Early Findings of Research on Apple and ConnectED Initiative to Improve Learning Through Technology in Low-Income Schools

Many in the education community celebrate the potential of technology to help prepare students for the future. But realizing that potential depends on how educational technology tools are used, an area in which gaps persist on average between high-poverty schools and their better-resourced peers. An important goal is to introduce new technologies in ways that reduce rather than exacerbating existing inequalities, especially in low-income schools.

The Apple and ConnectED initiative seeks to address those inequalities by improving learning opportunities for students in America’s most underserved communities.

The initiative provides iPads and other technology, along with professional learning, process management, and technology support services, to 114 schools across the U.S. where a minimum of 96 percent of students receive free and reduced-price lunch based on their families’ household income. The initiative’s comprehensive approach, offering teachers and students not only new tools but also the support necessary to take full advantage of those tools, makes it an important testbed for research on how to meaningfully improve technology-enabled teaching and learning in diverse high-poverty settings.

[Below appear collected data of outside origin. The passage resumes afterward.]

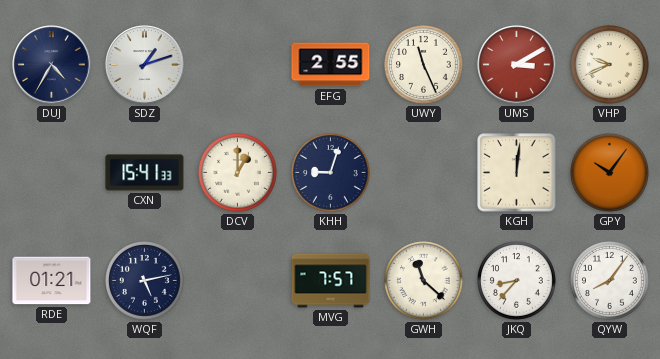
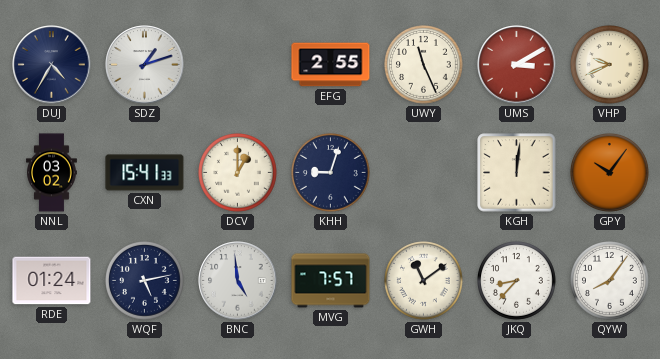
NNL: none -> 03:02
RDE: 01:21 -> 01:24
BNC: none -> 4:59
GWH: 11:22 -> 11:09
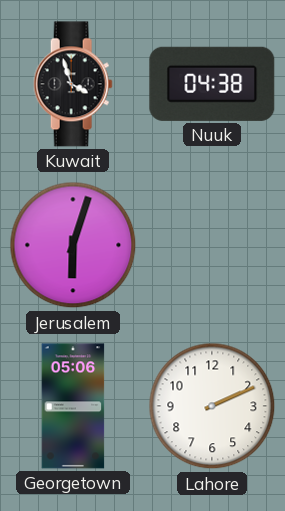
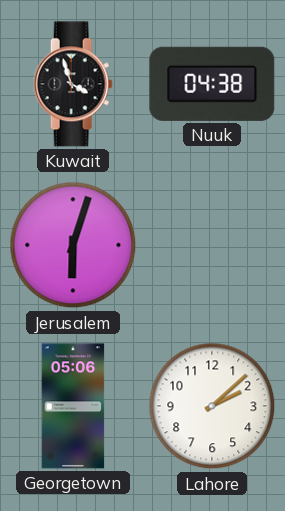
Lahore: 2:11 -> 2:08
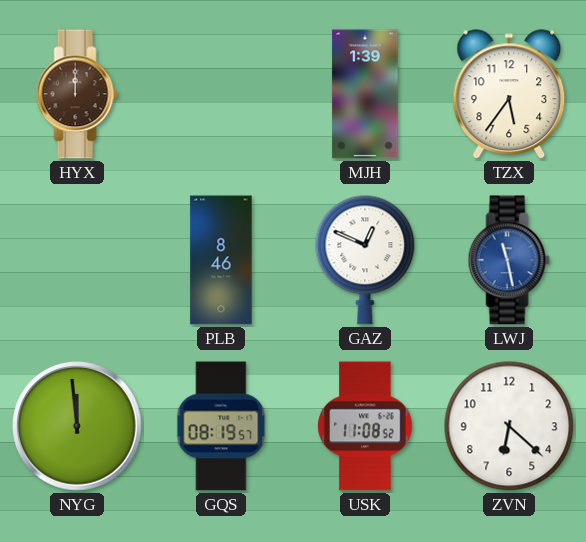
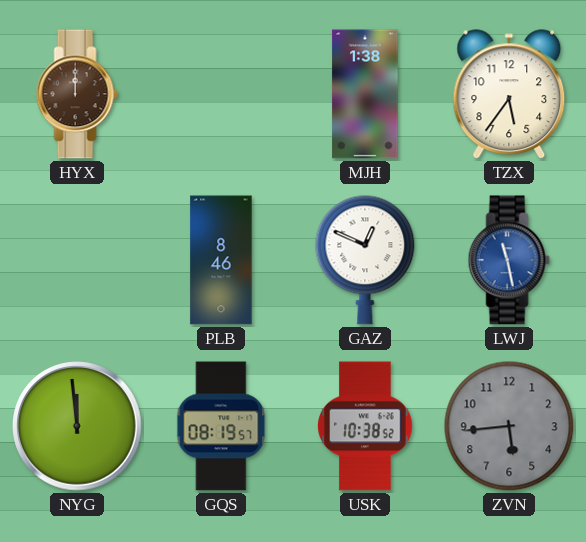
MJH: 1:39 -> 1:38
USK: 11:08 -> 10:38
ZVN: 6:22 -> 5:44
ZVN dial: white -> grey
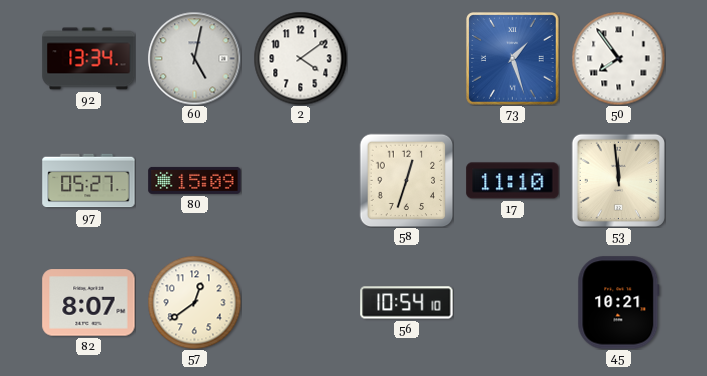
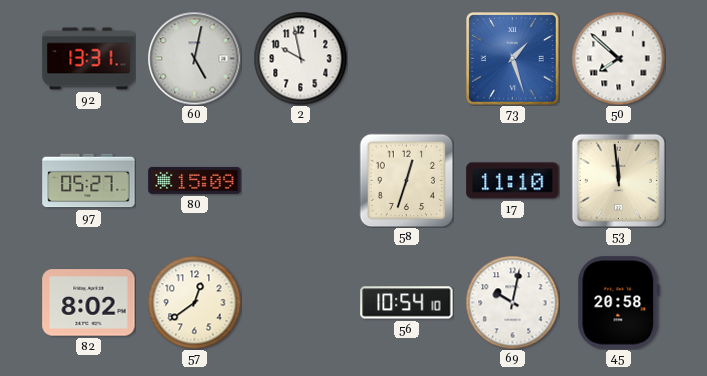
92: 13:34 -> 13:31
2: 4:09 -> 9:58
50: 7:54 -> 7:52
82: 8:07 -> 8:02
69: none -> 10:02
45: 10:21 -> 20:58
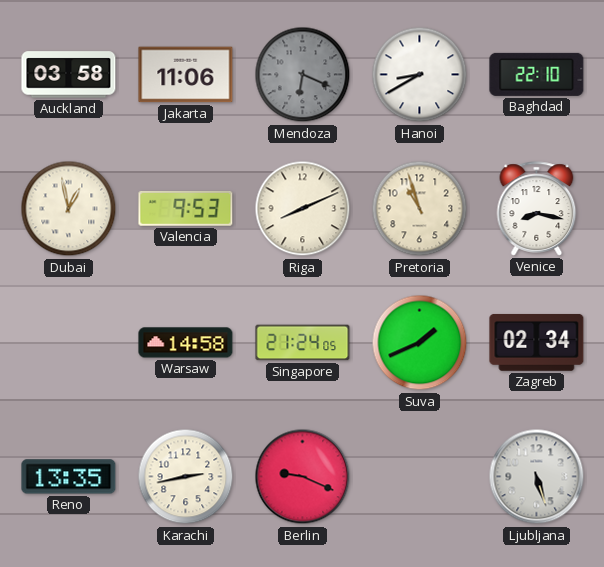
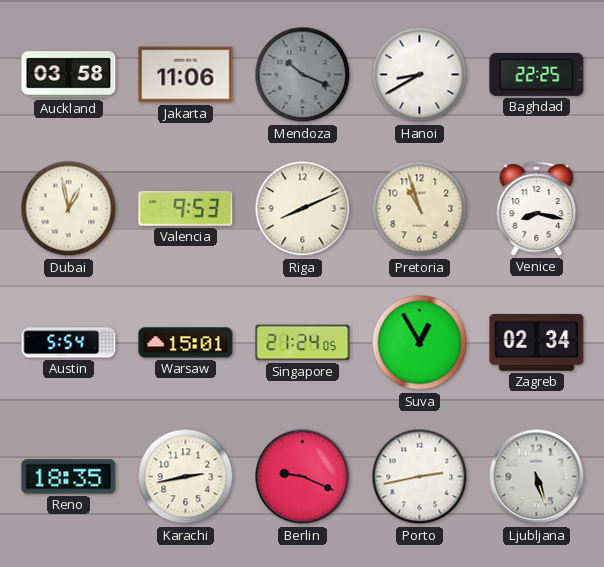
Mendoza: 6:19 -> 10:19
Baghdad: 22:10 -> 22:25
Austin: none -> 5:54
Warsaw: 14:58 -> 15:01
Suva: 1:41 -> 12:55
Reno: 13:35 -> 18:35
Porto: none -> 2:43
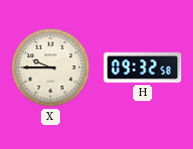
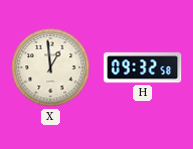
X: 9:45 -> 12:59
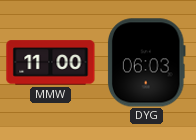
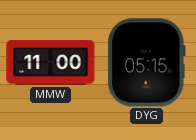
DYG: 06:03 -> 05:15
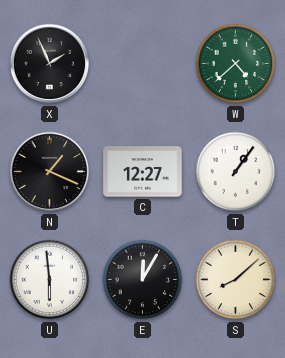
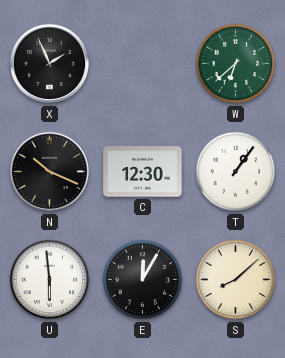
W: 4:38 -> 6:38
N: 1:19 -> 10:19
C: 12:27 -> 12:30
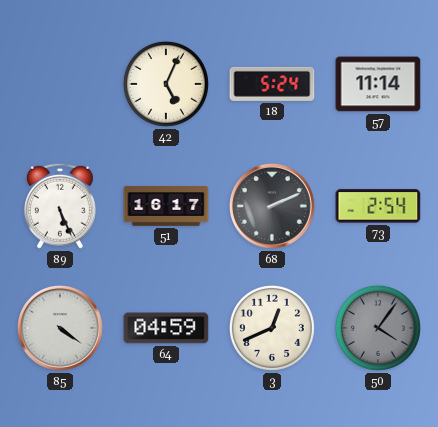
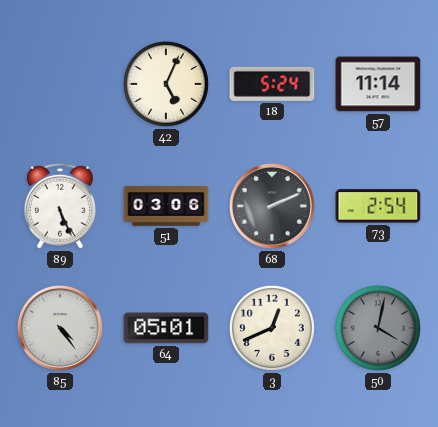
51: 16:17 -> 03:06
85: 4:21 -> 4:24
64: 04:59 -> 05:01
50: 4:06 -> 4:02
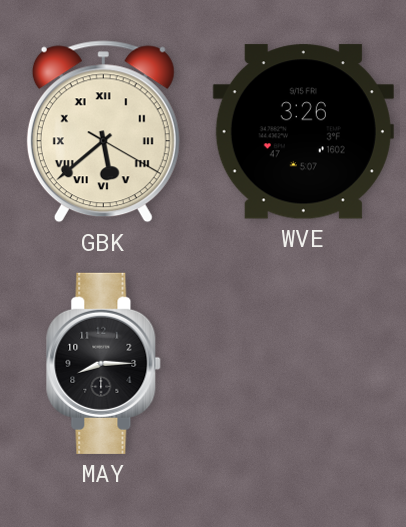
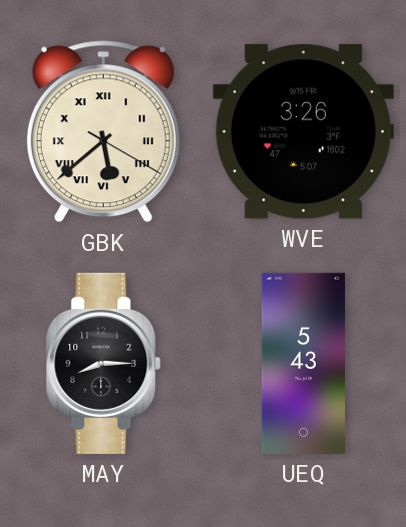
UEQ: none -> 5:43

Researchers at SRI International, in collaboration with Digital Promise, are conducting a rigorous, six-year, mixed-methods study of the Apple and ConnectED initiative’s implementation and outcomes. The research includes surveys of teachers, principals, and students; school case studies; collections of sample lessons and student work; and a study of achievement outcomes.

While education technology research often focuses only on the initial adoption phase, this study’s extended data collection period will also provide insights into how the program matures and gauge its sustainability. How technology-enabled learning programs fare over time is critical to study in high-poverty contexts, where turnover among teachers and school leadership as well as external barriers tend to be more prevalent and can make it harder for positive changes to take root.

SRI recently released the first in a series of reports on evaluation results from the research. The report focuses on early experiences in participating schools—after approximately a year of implementation—based on surveys of teachers, principals, and students. See highlights from initial findings below and read more here:

After about a year, teachers report extensive use of the iPads in their classrooms on average, and overall ratings from teachers and students are positive. Nearly all teachers agree (98%) that the initiative has been positive for their school, particularly in supporting student engagement, learning, and preparation for future success. Three-fourths of surveyed teachers (75%) reported using the new tools in their classrooms daily, suggesting that uptake has been rapid on average in many participating schools.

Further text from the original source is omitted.